(Shutterstock)
collecting silver coins

Even as valuations fall and layoffs rise, Israeli startups cumulatively reported $700 million in funding during October.

By Abigail Klein Leichman, ISRAEL21c

In the grip of an economic downturn, Israel’s high-tech sector continues to experience falling valuations and investments as well as unprecedented staff cuts.

The most recent layoffs were reported at EquityBee, Vee, Cybereason, Fundbox and Snyk (which only last September raised more than $600 million).

Across the world, CB Insights reports, “The unpredictable market climate has spooked investors, who are investing in fewer (and smaller) deals, as well as seeking greater downside protection for the deals they are agreeing to.”

And yet during the month of October, Israeli startups reported more than $700 million in fundraising rounds, according to Globes. Thus far in 2022, reported investments total $14.2 billion.

The October investments include three funding rounds of $100 million or more.

The most noteworthy was TripActions, which raised $300 million at a $9.2 billion valuation. This marks the third financing round for the 2,500-employee company in three years.

TripActions, fast becoming the default for corporate travel and spend management worldwide, was founded five years ago by Israelis in California and recently opened an R&D hub/Middle East headquarters in Tel Aviv. The company also has offices in Palo Alto, San Francisco, New York City, Seattle, Dallas, Austin, London, Amsterdam and Sydney. The new infusion of cash will help TripActions open sites in Portugal, Germany, France and the UK.

“From the start, TripActions revolutionized business travel by automating, personalizing, and professionalizing the experience,” said investor Ben Horowitz, general partner at Andreessen Horowitz. “Despite a pandemic that brought business travel to a standstill, the company doubled down on innovation and now those bets are paying off in a big way.”

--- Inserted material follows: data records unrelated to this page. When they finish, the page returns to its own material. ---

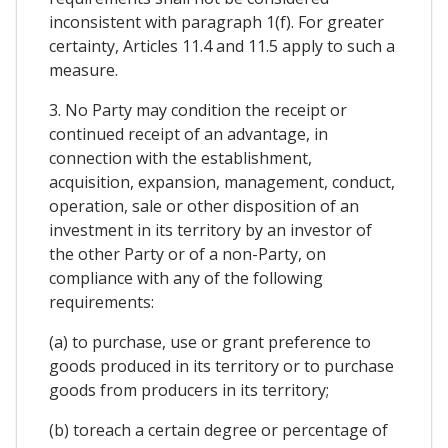
inconsistent with paragraph 1(f). For greater
certainty, Articles 11.4 and 11.5 apply to such a
measure.
3. No Party may condition the receipt or
continued receipt of an advantage, in
connection with the establishment,
acquisition, expansion, management, conduct,
operation, sale or other disposition of an
investment in its territory by an investor of
the other Party or of a non-Party, on
compliance with any of the following
requirements:
(a) to purchase, use or grant preference to
goods produced in its territory or to purchase
goods from producers in its territory;
(b) toreach a certain degree or percentage of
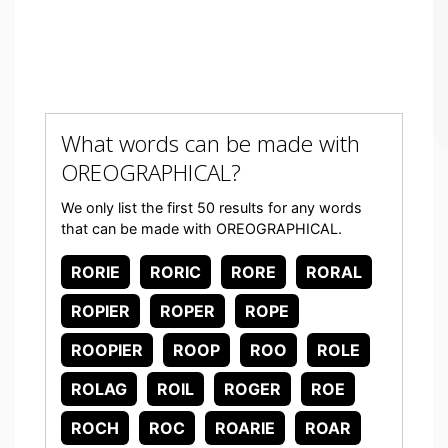
What words can be made with
OREOGRAPHICAL?
We only list the first 50 results for any words
that can be made with OREOGRAPHICAL.
RORIE
RORIC
RORE
RORAL
ROPIER
ROPER
ROPE
ROOPIER
ROOP
ROO
ROLE
ROLAG
ROIL
ROGER
ROE
ROCH
ROC
ROARIE
ROAR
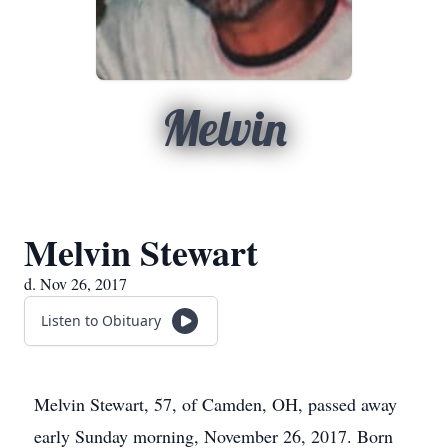
Melvin
Melvin Stewart
d. Nov 26, 2017
Listen to Obituary
Melvin Stewart, 57, of Camden, OH, passed away
early Sunday morning, November 26, 2017. Born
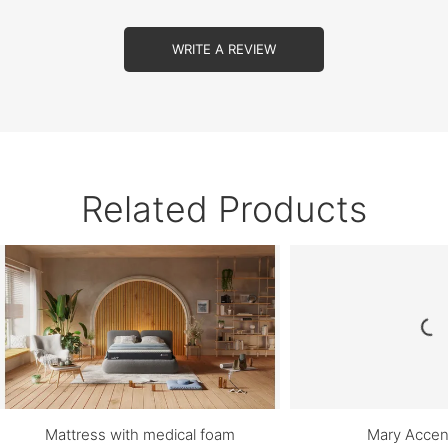
WRITE A REVIEW
Related Products
Mattress with medical foam
Mary Accen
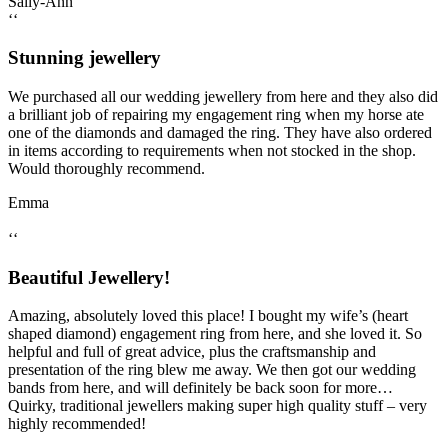
Sally-Ann
‘‘
Stunning jewellery
We purchased all our wedding jewellery from here and they also did
a brilliant job of repairing my engagement ring when my horse ate
one of the diamonds and damaged the ring. They have also ordered
in items according to requirements when not stocked in the shop.
Would thoroughly recommend.
Emma
‘‘
Beautiful Jewellery!
Amazing, absolutely loved this place! I bought my wife’s (heart
shaped diamond) engagement ring from here, and she loved it. So
helpful and full of great advice, plus the craftsmanship and
presentation of the ring blew me away. We then got our wedding
bands from here, and will definitely be back soon for more…
Quirky, traditional jewellers making super high quality stuff – very
highly recommended!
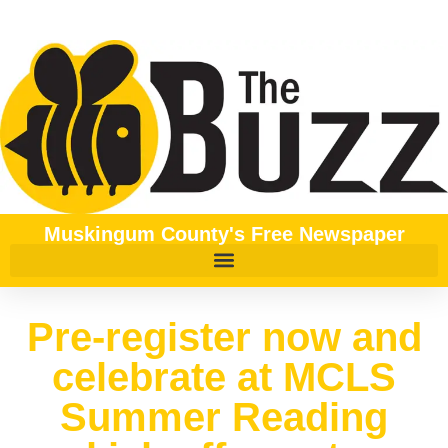
Muskingum County's Free Newspaper
Pre-register now and
celebrate at MCLS
Summer Reading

Tel Aviv-based ad-tech company OpenWeb (formerly Spot IM) completed a $170 million round at a valuation of $1.5 billion. The company, which has offices in New York, Toronto, San Diego, London, Paris and Kyiv, made two acquisitions this year.

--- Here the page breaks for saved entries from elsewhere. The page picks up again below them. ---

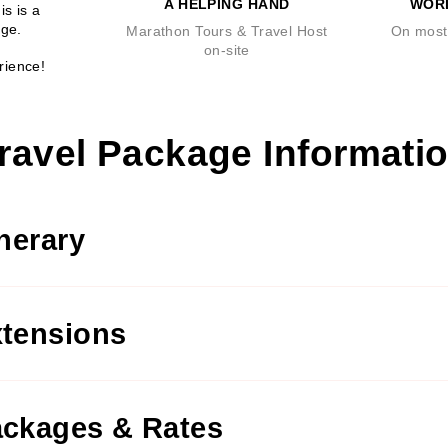
A HELPING HAND
WOR
is is a
age.
Marathon Tours & Travel Host
On most 
on-site
rience!
ravel Package Informati
inerary
tensions
ckages & Rates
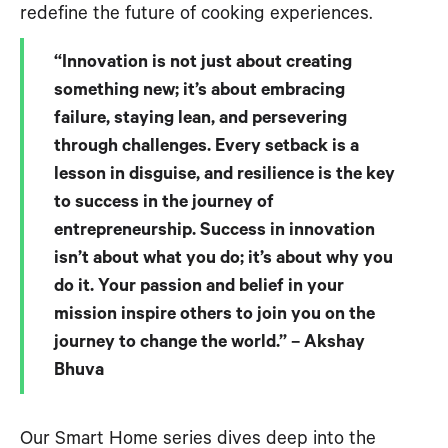
redefine the future of cooking experiences.
“Innovation is not just about creating
something new; it’s about embracing
failure, staying lean, and persevering
through challenges. Every setback is a
lesson in disguise, and resilience is the key
to success in the journey of
entrepreneurship. Success in innovation
isn’t about what you do; it’s about why you
do it. Your passion and belief in your
mission inspire others to join you on the
journey to change the world.” – Akshay
Bhuva
Our Smart Home series dives deep into the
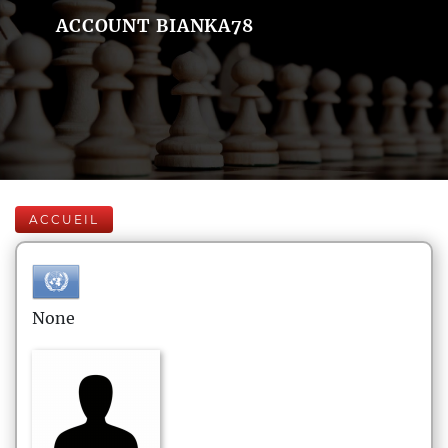
ACCOUNT BIANKA78
ACCUEIL
None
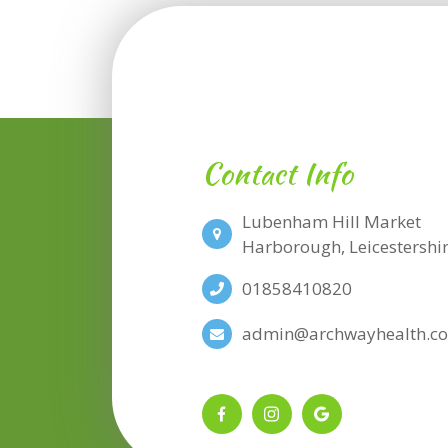
Contact Info
Lubenham Hill Market
​​​​​​​Harborough, Leicesters
01858410820
admin@archwayhealth.co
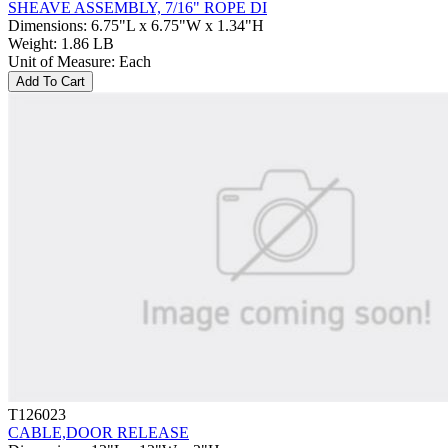
SHEAVE ASSEMBLY, 7/16" ROPE DI
Dimensions
:
6.75"L x 6.75"W x 1.34"H
Weight
:
1.86 LB
Unit of Measure
:
Each
Add To Cart
T126023
CABLE,DOOR RELEASE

Trigo, a Tel Aviv-based computer vision company building the infrastructure for autonomous retail stores and retail analytics, raised $100 million in a new equity financing round to scale deployment of autonomous urban supermarkets across Europe and the US, enter new geographies, and develop its comprehensive store and inventory management software application suite, StoreOS.

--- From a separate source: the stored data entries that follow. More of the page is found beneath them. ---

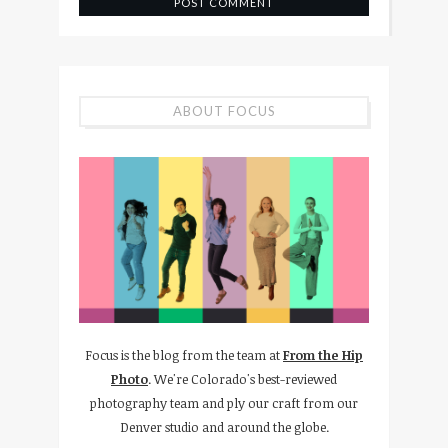
ABOUT FOCUS
Focus is the blog from the team at
From the Hip
Photo
. We're Colorado's best-reviewed
photography team and ply our craft from our
Denver studio and around the globe.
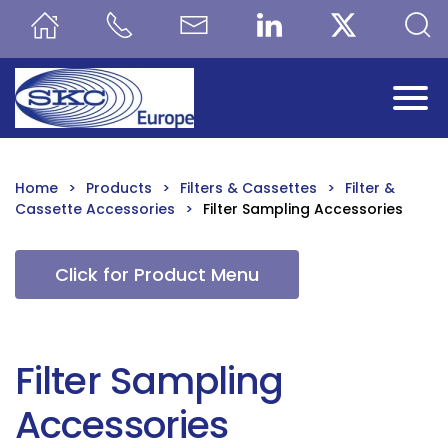
Skip to main content
Home
Products
Filters & Cassettes
Filter &
Cassette Accessories
Filter Sampling Accessories
Click for Product Menu
Filter Sampling
Accessories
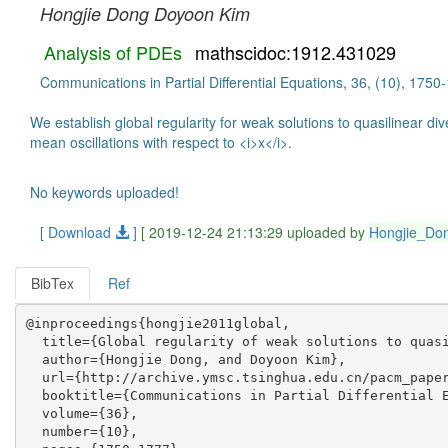
Hongjie Dong
Doyoon Kim
Analysis of PDEs
mathscidoc:1912.431029
Communications in Partial Differential Equations, 36, (10), 175
We establish global regularity for weak solutions to quasilinear d
mean oscillations with respect to <i>x</i>.
No keywords uploaded!
[ Download
]
[ 2019-12-24 21:13:29 uploaded by
Hongjie_Do
BibTex
Ref
@inproceedings{hongjie2011global,

  title={Global regularity of weak solutions to quasi
  author={Hongjie Dong, and Doyoon Kim},

  url={http://archive.ymsc.tsinghua.edu.cn/pacm_paper
  booktitle={Communications in Partial Differential E
  volume={36},

  number={10},
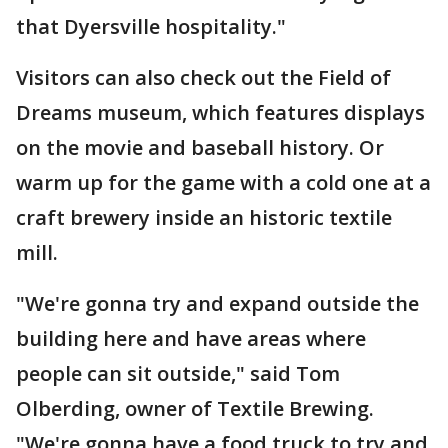
that Dyersville hospitality."
Visitors can also check out the Field of
Dreams museum, which features displays
on the movie and baseball history. Or
warm up for the game with a cold one at a
craft brewery inside an historic textile
mill.
"We're gonna try and expand outside the
building here and have areas where
people can sit outside," said Tom
Olberding, owner of Textile Brewing.
"We're gonna have a food truck to try and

Trigo’s frictionless checkout systems are deployed in Tesco (UK), ALDI Nord (The Netherlands), REWE Group (Berlin and Cologne), Netto Marken-Discount (Munich), Shufersal (Israel), and Wakefern, the largest retailer-owned cooperative in the United States.

Other Israeli startups raised more modest sums in October, the most significant of which was an $80 million Series C round for fintech startup Vesttoo, putting it in the unicorn category.